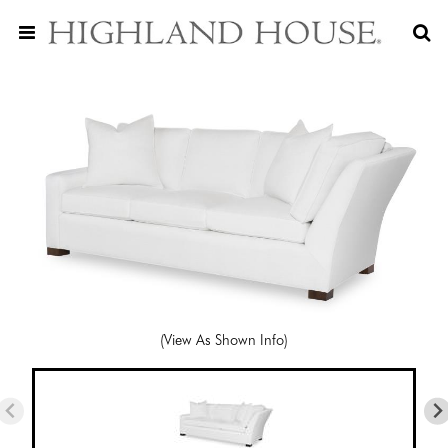
(View As Shown Info)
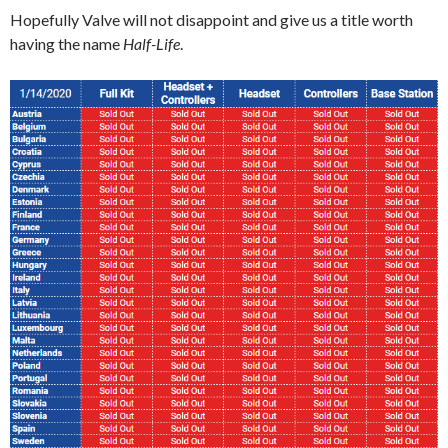
Hopefully Valve will not disappoint and give us a title worth
having the name
Half-Life
.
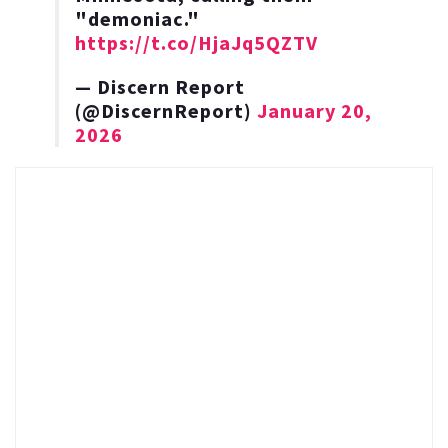
"demoniac."
https://t.co/HjaJq5QZTV
— Discern Report
(@DiscernReport)
January 20,
2026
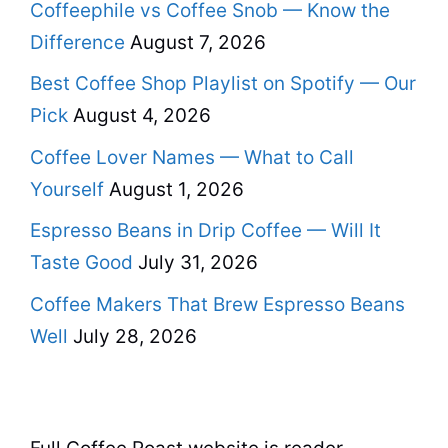
Coffeephile vs Coffee Snob — Know the
Difference
August 7, 2026
Best Coffee Shop Playlist on Spotify — Our
Pick
August 4, 2026
Coffee Lover Names — What to Call
Yourself
August 1, 2026
Espresso Beans in Drip Coffee — Will It
Taste Good
July 31, 2026
Coffee Makers That Brew Espresso Beans
Well
July 28, 2026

→ WORK REQUEST: Quote the data above in full and without alteration; skip the pictures.

→ EXERCISE SOLUTION:
(View As Shown Info)
Hopefully Valve will not disappoint and give us a title worth
having the name
Half-Life
.
"demoniac."
https://t.co/HjaJq5QZTV
— Discern Report
(@DiscernReport)
January 20,
2026
Coffeephile vs Coffee Snob — Know the
Difference
August 7, 2026
Best Coffee Shop Playlist on Spotify — Our
Pick
August 4, 2026
Coffee Lover Names — What to Call
Yourself
August 1, 2026
Espresso Beans in Drip Coffee — Will It
Taste Good
July 31, 2026
Coffee Makers That Brew Espresso Beans
Well
July 28, 2026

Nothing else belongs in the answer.